How the West Came to Rule
- Author: Alexander Anievas, Kerem Nişancıoğlu
- Publisher: Pluto Press
- Publication date: June 2015
- Pages: xii+386
- ISBN: 9780745336152

= How the West Came to Rule =

2015 book by Alexander Anievas and Kerem Nişancıoğlu

How the West Came to Rule: The Geopolitical Origins of Capitalism is a 2015 nonfiction book by Alexander Anievas and Kerem Nişancıoğlu. It attempts to analyze the development of capitalism from a non-Eurocentric perspective by employing the theory of uneven and combined development. It critically engages with Political Marxism, postcolonialism, and world-systems theory.

== Background and publication ==
At the time of writing the book, Anievas was an assistant professor of political science at the University of Connecticut and Nişancıoğlu was a lecturer in international relations at SOAS University of London. The pair began work on the project after publishing a collaborative article in the journal Millennium in which they first proposed using uneven and combined development as a framework to contest Eurocentric accounts of the origins of capitalism. The book was published by Pluto Press in June 2015. In the process of researching it, the authors published two additional articles in the Review of International Studies and the European Journal of International Relations.^{:xi-xii}

== Summary ==

Holbein's The Ambassadors

The book is divided into eight chapters. In the introduction, the authors analyze the various objects portrayed in Hans Holbein the Younger's 1533 painting The Ambassadors as a way of illustrating the "distinctly geopolitical character of the origins of capitalism".^{:2-4} They go on to identify "three interrelated assumptions" about these origins that they view as Eurocentric: methodological internalism, which conceives of European development as primarily a result of internal or "endogenous" factors; historical priority, which defines "the specificity and distinctness of Western modernity" in contrast to the "East"; and linear developmentalism, which posits "universal [stages] of development" through which all societies must pass.^{:4-5}

The first chapter surveys the existing literature on the development of capitalism, focusing in particular on Political Marxist, postcolonial, and world-systems approaches. The second chapter introduces Leon Trotsky's theory of uneven and combined development as a way to overcome the perceived Eurocentrism of these past approaches.

== Reception ==
Economic historian Chris Grocott positively reviewed the book, saying it "challenges the received wisdom of capitalist development".

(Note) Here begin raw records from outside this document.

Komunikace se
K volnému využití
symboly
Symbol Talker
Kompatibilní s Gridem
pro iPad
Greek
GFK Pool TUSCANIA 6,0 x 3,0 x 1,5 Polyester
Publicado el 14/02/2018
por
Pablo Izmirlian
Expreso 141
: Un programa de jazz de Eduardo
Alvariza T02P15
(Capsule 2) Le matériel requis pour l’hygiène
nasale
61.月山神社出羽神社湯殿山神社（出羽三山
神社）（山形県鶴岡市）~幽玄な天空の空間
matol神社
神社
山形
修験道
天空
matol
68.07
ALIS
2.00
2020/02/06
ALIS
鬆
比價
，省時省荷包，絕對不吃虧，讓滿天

Sociologist Sung Hee Ru said the book "[breaks] the trite, obsolete and slanted explanations within macrohistorical sociology about the ascendancy of the West" and "profoundly challenges accounts of Europe's rise as self-generating".

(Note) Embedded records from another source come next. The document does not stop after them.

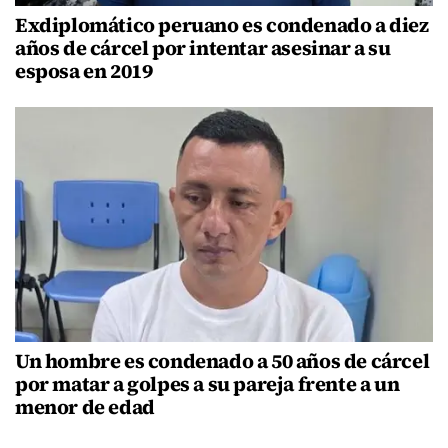
Exdiplomático peruano es condenado a diez
años de cárcel por intentar asesinar a su
esposa en 2019
Un hombre es condenado a 50 años de cárcel
por matar a golpes a su pareja frente a un
menor de edad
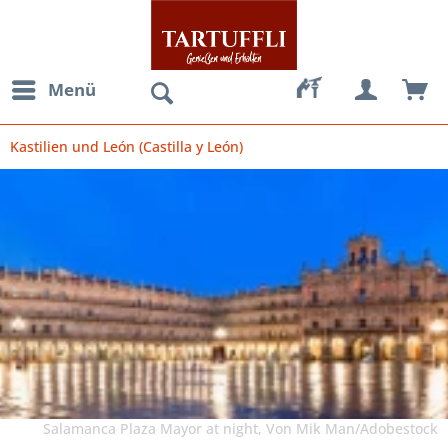
Menü
Kastilien und León (Castilla y León)
Salamanca Plaza Mayor at night, Von Mik Man/Adobestock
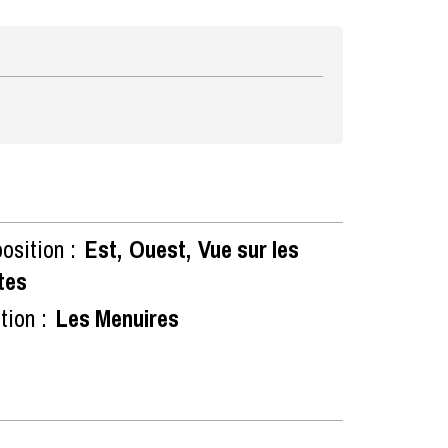
osition :
Est
Ouest
Vue sur les
tes
tion :
Les Menuires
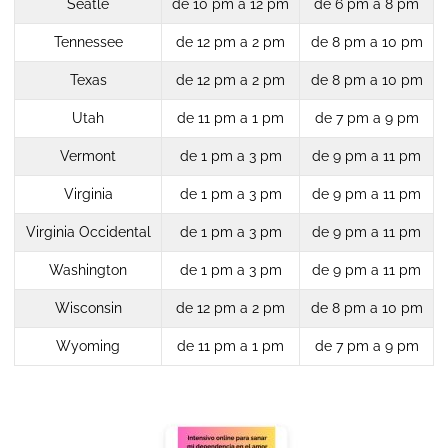
Seatle
de 10 pm a 12 pm
de 6 pm a 8 pm
Tennessee
de 12 pm a 2 pm
de 8 pm a 10 pm
Texas
de 12 pm a 2 pm
de 8 pm a 10 pm
Utah
de 11 pm a 1 pm
de 7 pm a 9 pm
Vermont
de 1 pm a 3 pm
de 9 pm a 11 pm
Virginia
de 1 pm a 3 pm
de 9 pm a 11 pm
Virginia Occidental
de 1 pm a 3 pm
de 9 pm a 11 pm
Washington
de 1 pm a 3 pm
de 9 pm a 11 pm
Wisconsin
de 12 pm a 2 pm
de 8 pm a 10 pm
Wyoming
de 11 pm a 1 pm
de 7 pm a 9 pm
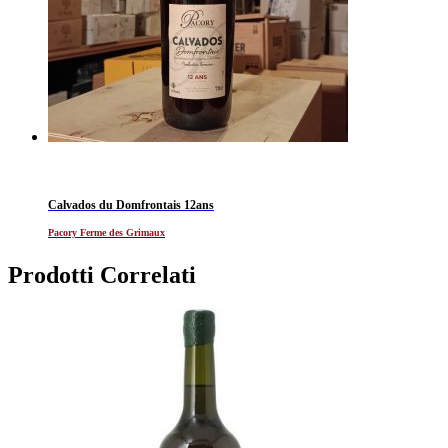
Calvados du Domfrontais 12ans
Pacory Ferme des Grimaux
Prodotti Correlati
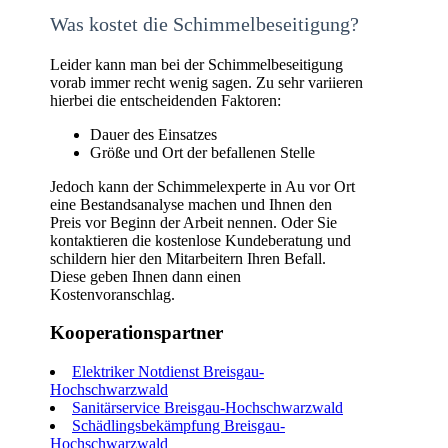
Was kostet die Schimmelbeseitigung?
Leider kann man bei der Schimmelbeseitigung
vorab immer recht wenig sagen. Zu sehr variieren
hierbei die entscheidenden Faktoren:
Dauer des Einsatzes
Größe und Ort der befallenen Stelle
Jedoch kann der Schimmelexperte in Au vor Ort
eine Bestandsanalyse machen und Ihnen den
Preis vor Beginn der Arbeit nennen. Oder Sie
kontaktieren die kostenlose Kundeberatung und
schildern hier den Mitarbeitern Ihren Befall.
Diese geben Ihnen dann einen
Kostenvoranschlag.
Kooperationspartner
Elektriker Notdienst Breisgau-
Hochschwarzwald
Sanitärservice Breisgau-Hochschwarzwald
Schädlingsbekämpfung Breisgau-
Hochschwarzwald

Salvador Ousmane's review for the Review of African Political Economy called the book "an important introduction to a truly global history of the origins of capitalism".

Historian Henry Heller described the book as "the most comprehensive and systematic answer to [Robert Brenner]" and "a fully theorized understanding of capitalism's global origins", but wished that it had "theoretically clarified the relationship between capital accumulation in Europe and overseas exploitation".

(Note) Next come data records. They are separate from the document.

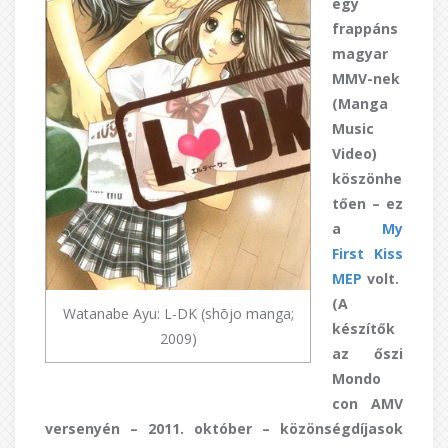
egy
frappáns
magyar
MMV-nek
(Manga
Music
Video)
köszönhe
tően – ez
a
My
First Kiss
MEP
volt.
(A
Watanabe Ayu: L-DK (shōjo manga;
készítők
2009)
az őszi
Mondo
con AMV
versenyén – 2011. október – közönségdíjasok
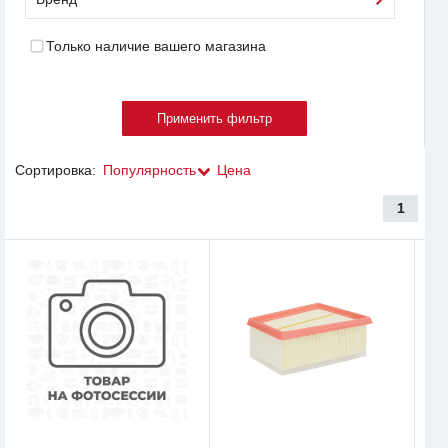
Только наличие вашего магазина
Сортировка:
Популярность
Цена
1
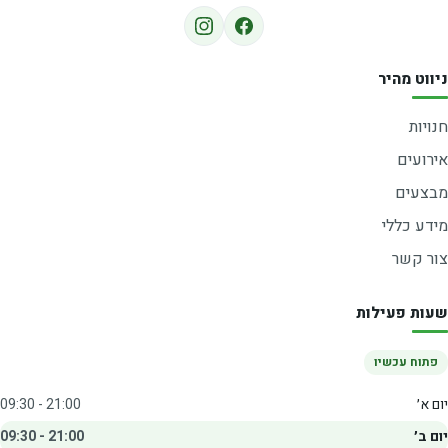
ניווט מהיר
חנויות
אירועים
מבצעים
מידע כללי
צור קשר
שעות פעילות
פתוח עכשיו
יום א׳
09:30 - 21:00
יום ב׳
09:30 - 21:00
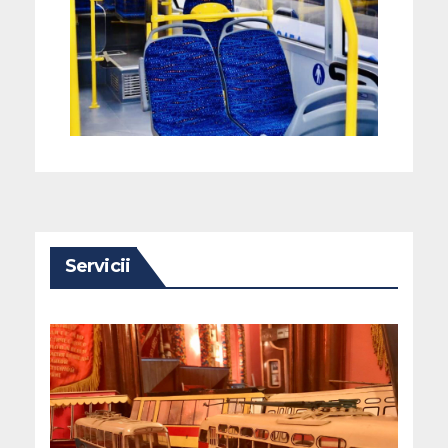
Servicii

International relations scholar Cüneyt Doğrusözlü criticized the book for lacking a rationale for which societies and historical events were excluded from its account, but said it was nevertheless "a good contribution to the research seeking to escape from the ontological singularity that lies at heart of Eurocentrism".

Novelist and philosopher Tony McKenna praised the book's account of the Ottoman Empire and the encomienda system, but criticized it for overstating the role of plantation slavery in the development of capitalism.

Ashley Smith called the book "provocative and brilliant", but criticized it for being written in an unnecessarily opaque style. He also took issue with its application of combined development to precapitalist societies, its endorsement of Dipesh Chakrabarty's postcolonial theory, and its critiques of revolutionary party-building and the centrality of the proletariat to revolution.

=== University of Nottingham symposium ===

On 7 June 2016, the Center for the Study of Social and Global Justice at the University of Nottingham's School of Politics and International Relations held a symposium on the book. Anievas and Nişancioğlu introduced their main arguments, followed by four critical responses from interlocutors, which the authors then replied to before the discussion was opened up to the floor. It was later republished by the Progress in Political Economy blog associated with the Department of Political Economy at the University of Sydney.

=== Historical Materialism symposium ===

In 2018, the journal Historical Materialism published a similar symposium where the book was critically reviewed by six authors, followed by a response from Anievas and Nişancıoğlu themselves.

== Awards ==
The book won the 2016 International Political Economy Working Group Book Prize of the British International Studies Association and the 2017 IPS Book Award of the International Studies Association.